As the recent reporting demonstrates, an outage in cloud computing does in fact let the sun shine through … through to the realization that the cloud is not totally reliable and resilient. The recent experiences with Amazon and Google serve to illustrate this, although there have been quite a number of other significant prior incidents.
A good overview of the cause and impact of the Amazon outage is given on page 31 of the May 16, 2011 issue of InformationWeek in the form of a sidebar by Charles Babcock with the title “When Amazon’s Cloud Turned On Itself.” The writer was particularly surprised that Amazon’s cloud services were in fact susceptible to human error, since he presumed that “clearly obvious errors has been anticipated, with defenses in place, automated checks….” Babcock suggests what should be done to avoid this particular problem in the future and so maintain faith in cloud computing. But, even if the changes were implemented, would such faith be justified?

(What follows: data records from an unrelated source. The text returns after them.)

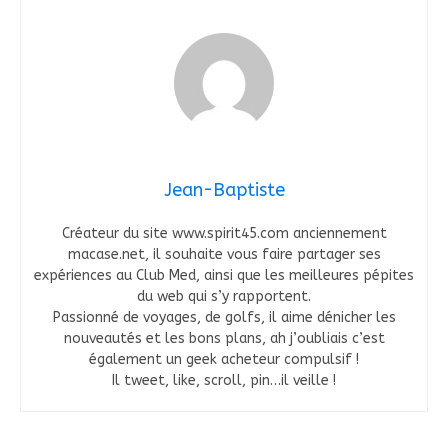
Jean-Baptiste
Créateur du site www.spirit45.com anciennement
macase.net, il souhaite vous faire partager ses
expériences au Club Med, ainsi que les meilleures pépites
du web qui s’y rapportent.
Passionné de voyages, de golfs, il aime dénicher les
nouveautés et les bons plans, ah j’oubliais c’est
également un geek acheteur compulsif !
Il tweet, like, scroll, pin…il veille !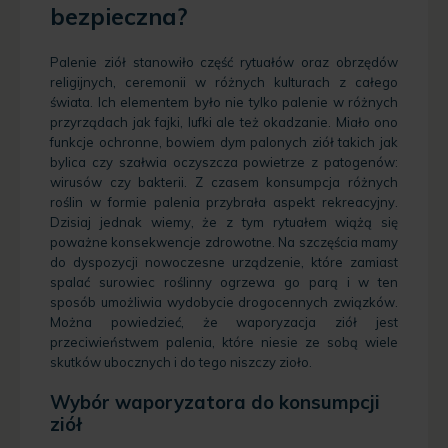
bezpieczna?
Palenie ziół stanowiło część rytuałów oraz obrzędów
religijnych, ceremonii w różnych kulturach z całego
świata. Ich elementem było nie tylko palenie w różnych
przyrządach jak fajki, lufki ale też okadzanie. Miało ono
funkcje ochronne, bowiem dym palonych ziół takich jak
bylica czy szałwia oczyszcza powietrze z patogenów:
wirusów czy bakterii. Z czasem konsumpcja różnych
roślin w formie palenia przybrała aspekt rekreacyjny.
Dzisiaj jednak wiemy, że z tym rytuałem wiążą się
poważne konsekwencje zdrowotne. Na szczęścia mamy
do dyspozycji nowoczesne urządzenie, które zamiast
spalać surowiec roślinny ogrzewa go parą i w ten
sposób umożliwia wydobycie drogocennych związków.
Można powiedzieć, że waporyzacja ziół jest
przeciwieństwem palenia, które niesie ze sobą wiele
skutków ubocznych i do tego niszczy zioło.
Wybór waporyzatora do konsumpcji
ziół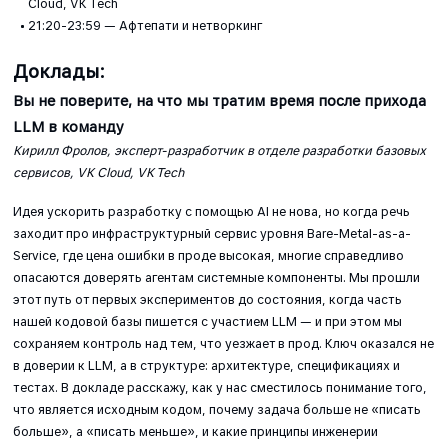
Cloud, VK Tech
21:20-23:59 — Афтепати и нетворкинг
Доклады:
Вы не поверите, на что мы тратим время после прихода
LLM в команду
Кирилл Фролов, эксперт-разработчик в отделе разработки базовых
сервисов, VK Cloud, VK Tech
Идея ускорить разработку с помощью AI не нова, но когда речь
заходит про инфраструктурный сервис уровня Bare-Metal-as-a-
Service, где цена ошибки в проде высокая, многие справедливо
опасаются доверять агентам системные компоненты. Мы прошли
этот путь от первых экспериментов до состояния, когда часть
нашей кодовой базы пишется с участием LLM — и при этом мы
сохраняем контроль над тем, что уезжает в прод. Ключ оказался не
в доверии к LLM, а в структуре: архитектуре, спецификациях и
тестах. В докладе расскажу, как у нас сместилось понимание того,
что является исходным кодом, почему задача больше не «писать
больше», а «писать меньше», и какие принципы инженерии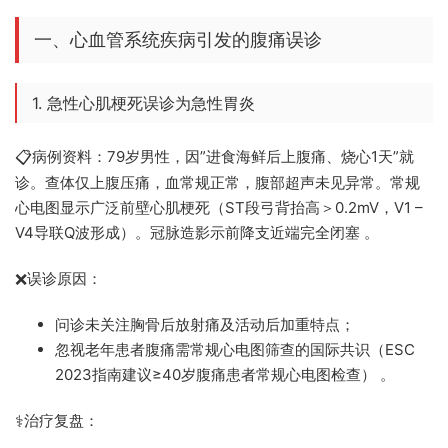
一、心血管系统疾病引发的腹痛误诊
1. 急性心肌梗死误诊为急性胃炎
病例资料：79岁男性，因”进食海鲜后上腹痛、烧心1天”就
📋
诊。查体仅上腹压痛，血常规正常，腹部超声未见异常。常规
心电图显示广泛前壁心肌梗死（ST段弓背抬高＞0.2mV，V1 –
V4导联Q波形成）。冠脉造影示前降支近端完全闭塞 。
误诊原因：
❌
问诊未关注胸骨后放射痛及活动后加重特点；
忽视老年患者腹痛需常规心电图筛查的国际共识（ESC
2023指南建议≥40岁腹痛患者常规心电图检查） 。
治疗复盘：
⚕️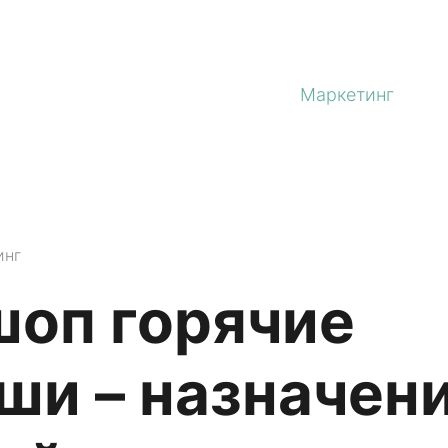
Маркетинг
инг
оп горячие
ши – назначени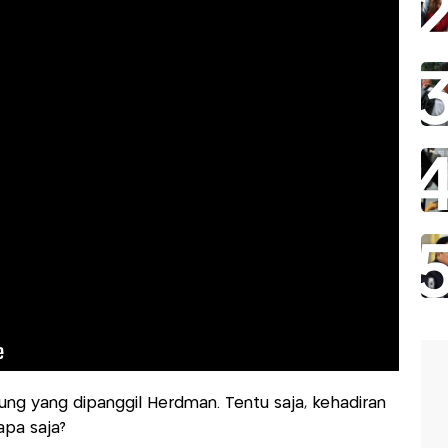
ung yang dipanggil Herdman. Tentu saja, kehadiran
apa saja?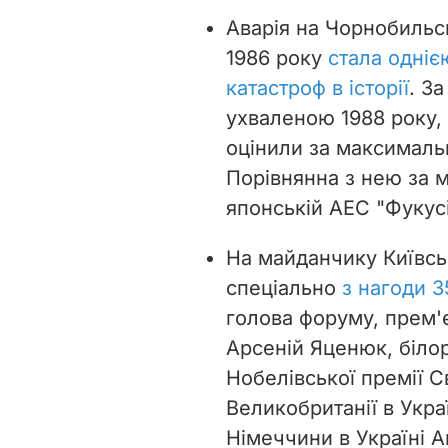
Аварія на Чорнобильсь
1986 року
стала одні
катастроф в історії
. З
ухваленою 1988 року, 
оцінили за максималь
Порівнянна з нею за 
японській АЕС "Фукусі
На майданчику Київсь
спеціально
з нагоди 3
голова форуму, прем'є
Арсеній Яценюк, біло
Нобелівської премії С
Великобританії в Укр
Німеччини в Україні 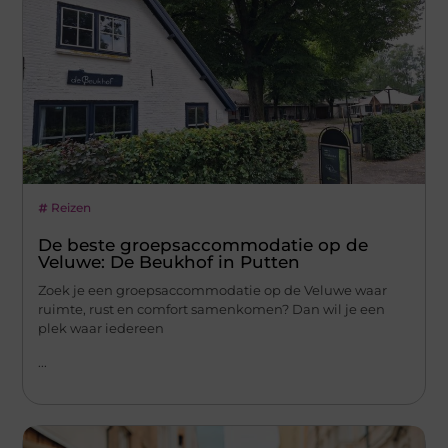
Reizen
De beste groepsaccommodatie op de
Veluwe: De Beukhof in Putten
Zoek je een groepsaccommodatie op de Veluwe waar
ruimte, rust en comfort samenkomen? Dan wil je een
plek waar iedereen
...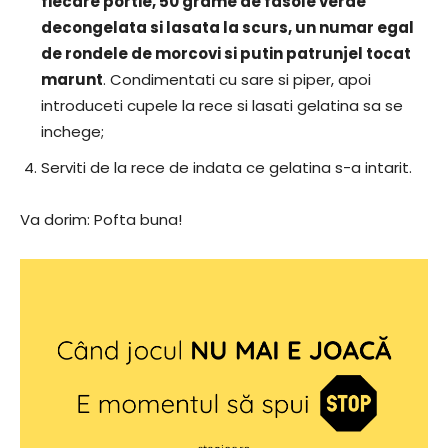
fiecare portie, 50 grame de fasole verde
decongelata si lasata la scurs, un numar egal
de rondele de morcovi si putin patrunjel tocat
marunt
. Condimentati cu sare si piper, apoi
introduceti cupele la rece si lasati gelatina sa se
inchege;
Serviti de la rece de indata ce gelatina s-a intarit.
Va dorim: Pofta buna!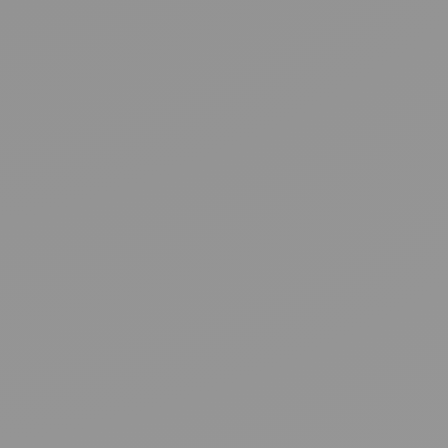
nels nécessitent une configuration complexe pour les ventes,
support. noCRM est l’allié des pros de la vente : un outil taillé
ads, relancer au bon moment et closer plus de deals.
est la prochaine étape
s ne fait pas avancer vos ventes. Ce qui compte, c’est de
 quoi faire, à chaque étape. noCRM maintient votre pipeline
ous indique toujours la prochaine étape à suivre.
tement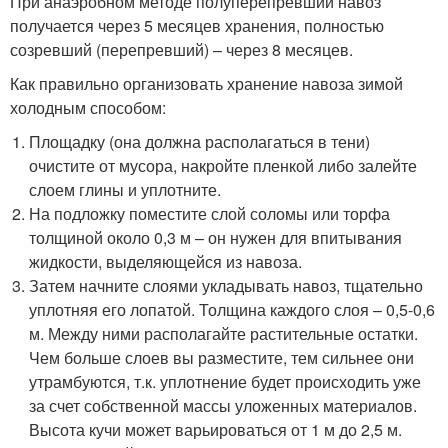
При анаэробном методе полуперепревший навоз
получается через 5 месяцев хранения, полностью
созревший (перепревший) – через 8 месяцев.
Как правильно организовать хранение навоза зимой
холодным способом:
Площадку (она должна располагаться в тени)
очистите от мусора, накройте пленкой либо залейте
слоем глины и уплотните.
На подложку поместите слой соломы или торфа
толщиной около 0,3 м – он нужен для впитывания
жидкости, выделяющейся из навоза.
Затем начните слоями укладывать навоз, тщательно
уплотняя его лопатой. Толщина каждого слоя – 0,5-0,6
м. Между ними располагайте растительные остатки.
Чем больше слоев вы разместите, тем сильнее они
утрамбуются, т.к. уплотнение будет происходить уже
за счет собственной массы уложенных материалов.
Высота кучи может варьироваться от 1 м до 2,5 м.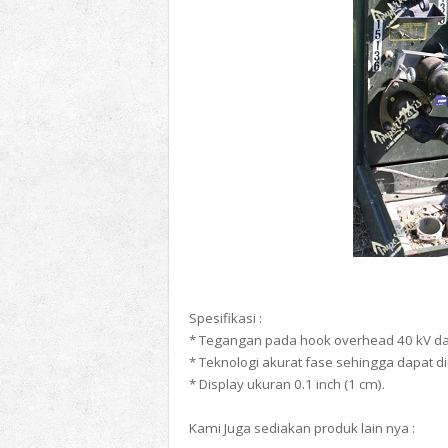
Spesifikasi :
* Tegangan pada hook overhead 40 kV d
* Teknologi akurat fase sehingga dapat d
* Display ukuran 0.1 inch (1 cm).
Kami Juga sediakan produk lain nya :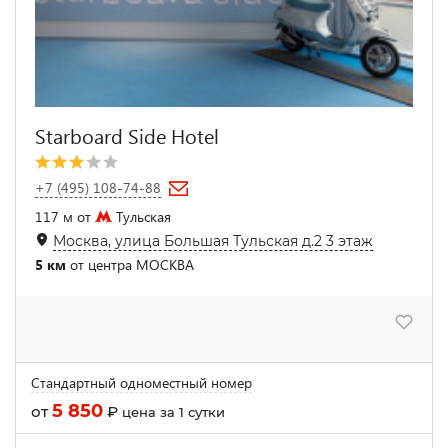
Starboard Side Hotel
+7 (495) 108-74-88
117 м от
Тульская
Москва, улица Большая Тульская д.2 3 этаж
5 км
от центра МОСКВА
Стандартный одноместный номер
5 850
от
₽
цена за 1 сутки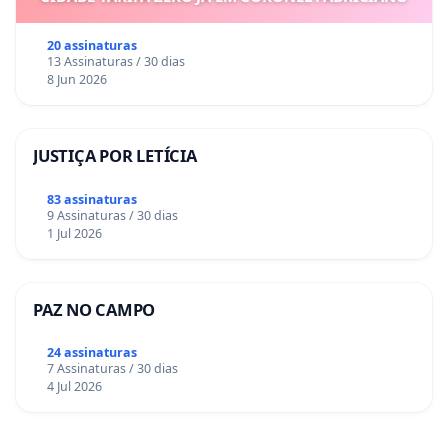
20 assinaturas
13 Assinaturas / 30 dias
8 Jun 2026
JUSTIÇA POR LETÍCIA
83 assinaturas
9 Assinaturas / 30 dias
1 Jul 2026
PAZ NO CAMPO
24 assinaturas
7 Assinaturas / 30 dias
4 Jul 2026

When it comes to complex systems and networks, it is apparent that not only are some errors and bugs not readily anticipated, but their resolution will not have been fully incorporated into automated systems. This is because human beings, who design, implement and operate those automated controls, will always be fallible to the extent that they cannot predict every possible negative outcome. The question at hand is whether they should have expanded the testing of the controls to account for additional scenarios. This is the usual trade-off of the costs and time delays of such testing versus the reduction in the risk of failure, which I have discussed many times previously.